Under insufficient DO condition, the abundance of IOB (Crenothrix and Gallionella) in 0 m of the filter depth was hardly changed, since iron was mainly removed at the top of the filter depth where DO was sufficient, and the activity of IOB was not affected. When DO decreased to about 6 and 4 mg/L, the abundance of MnOB-Crenothrix increased in 0.4 and 0.8 m, and MnOB-Gallionella slowly increased in 0.4 m, and silightly varied in 0.8 m; while the concentration of manganese was hardly varied. The reasons may be as follows: (1) kinds of bacteria cannot adapt the low DO condition, resulting in the amount of total bacteria decreased with the decreasing of DO concentration. (2) The activity of Crenothrix and Gallionella decreased with the decreasing of DO concentration, and larger number of Crenothrix and Gallionella was needed to oxidize manganese. (3) Adaptive ability of Crenothrix was stronger than Gallionella at low DO condition. MnOB have an advantage over AOB in utilizing DO at low DO condition (DO < 0.5 mg/L) (Cheng 2016), leading to the increase of ammonia in 0.4 and 0.8 m in insufficient DO condition. With the decreasing of DO concentration, the abundance of AOB-Nitrosococcus decreased in 0 and 0.4 m, agreed with the increase of ammonia in 0.4. But Nitrosococcus first decreased and then increased in 0.8 m, The reason may be that the total amount of microorganism in 0.8 m largely decreased as DO decreased to 0.21 mg/L, while the AOB slightly decreased, so the abundance of Nitrosococcus increased.

The concentration of ammonia and manganese in raw groundwater was about 0.9–1.4 and 0.9–1.4 mg/L, respectively, but the abundance of AOB-Nitrosococcus was obviously lower than MnOB in the nine samples, which was agreed with our previous research (Cheng et al. 2017a, b). The reason may be that AOB-Nitrosococcus could oxidize ammonia with much higher efficiency compared with MnOB.

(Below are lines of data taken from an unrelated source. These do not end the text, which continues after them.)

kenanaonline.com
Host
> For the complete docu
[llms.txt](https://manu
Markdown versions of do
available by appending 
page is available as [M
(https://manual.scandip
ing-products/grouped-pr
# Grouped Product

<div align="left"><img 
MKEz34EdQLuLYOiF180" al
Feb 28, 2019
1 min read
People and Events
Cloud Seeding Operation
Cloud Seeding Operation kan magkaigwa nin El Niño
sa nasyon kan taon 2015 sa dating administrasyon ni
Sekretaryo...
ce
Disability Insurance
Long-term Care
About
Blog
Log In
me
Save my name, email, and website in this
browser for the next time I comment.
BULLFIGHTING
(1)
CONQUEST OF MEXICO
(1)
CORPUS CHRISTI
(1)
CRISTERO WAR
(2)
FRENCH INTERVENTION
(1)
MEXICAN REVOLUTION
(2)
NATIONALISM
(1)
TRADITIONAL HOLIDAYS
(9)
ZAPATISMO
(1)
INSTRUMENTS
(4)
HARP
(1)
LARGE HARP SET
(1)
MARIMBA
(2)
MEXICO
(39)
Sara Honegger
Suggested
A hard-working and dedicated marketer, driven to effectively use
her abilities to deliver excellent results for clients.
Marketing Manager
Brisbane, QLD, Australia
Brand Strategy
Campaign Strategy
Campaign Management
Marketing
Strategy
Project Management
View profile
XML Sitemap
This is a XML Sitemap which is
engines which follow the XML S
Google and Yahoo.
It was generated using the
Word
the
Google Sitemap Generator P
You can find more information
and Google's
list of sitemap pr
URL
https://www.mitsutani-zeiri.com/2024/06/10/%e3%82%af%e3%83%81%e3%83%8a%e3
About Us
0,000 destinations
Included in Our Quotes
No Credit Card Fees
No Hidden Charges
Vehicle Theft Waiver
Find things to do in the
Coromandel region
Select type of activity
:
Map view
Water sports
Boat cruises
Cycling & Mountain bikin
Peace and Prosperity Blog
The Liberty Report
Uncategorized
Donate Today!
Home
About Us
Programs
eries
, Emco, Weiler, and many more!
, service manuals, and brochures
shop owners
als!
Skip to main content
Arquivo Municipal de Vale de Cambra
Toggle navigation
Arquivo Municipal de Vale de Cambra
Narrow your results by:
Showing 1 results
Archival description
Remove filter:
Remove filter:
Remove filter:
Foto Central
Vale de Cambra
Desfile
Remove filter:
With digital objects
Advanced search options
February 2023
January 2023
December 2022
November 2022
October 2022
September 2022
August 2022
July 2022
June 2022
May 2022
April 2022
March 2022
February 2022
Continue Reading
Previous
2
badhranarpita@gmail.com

Although the proportion of archaea was very low compared with bacteria in the biofilter, the archaea played an significant role in ammonia and iron removal, such as IOA-Ferroplasma and AOA-Nitrososphaera were found in the biofilter. Leininger et al. (2006) demonstrated that archaea are far more important than bacteria for nitrification in different soils and suggested that they are the major ammonia oxidizing microorganisms in soil ecosystems around the world (Leininger et al. 2006). It is necessary to investigate the distribution and the role of archaea in the biofilters in the near future.

When DO in the influent decreased from about 8 to 4 mg/L, iron and manganese were still completely removed, while ammonia exceeded the MCL when DO was about 4 mg/L, indicating that the biofliter could be operated at relatively low DO condition (6 mg/L) to save energy consumption and reduce operating cost. AOB, NOB, AOA, IOB, IOA, MnOB which were related to ammonia, iron and manganese removal were found in the biofilter treating real groundwater, respectively. IOB-Crenothrix and Gallionella oxidized ferrous iron at the top of the filter depth, therefore, IOB were not affected by DO. The abundance of MnOB-Crenothrix increased in 0.4 and 0.8 m since the activity of the MnOB decreased with the decrease of DO concentration. The amount of AOB-Nitrosococcus in 0.4 and 0.8 m obviously decreased with the increase of ammonia. The microbial community structure was obviously changed as DO decreasing from about 8 to 4 mg/L, proving that DO was an important operational parameter.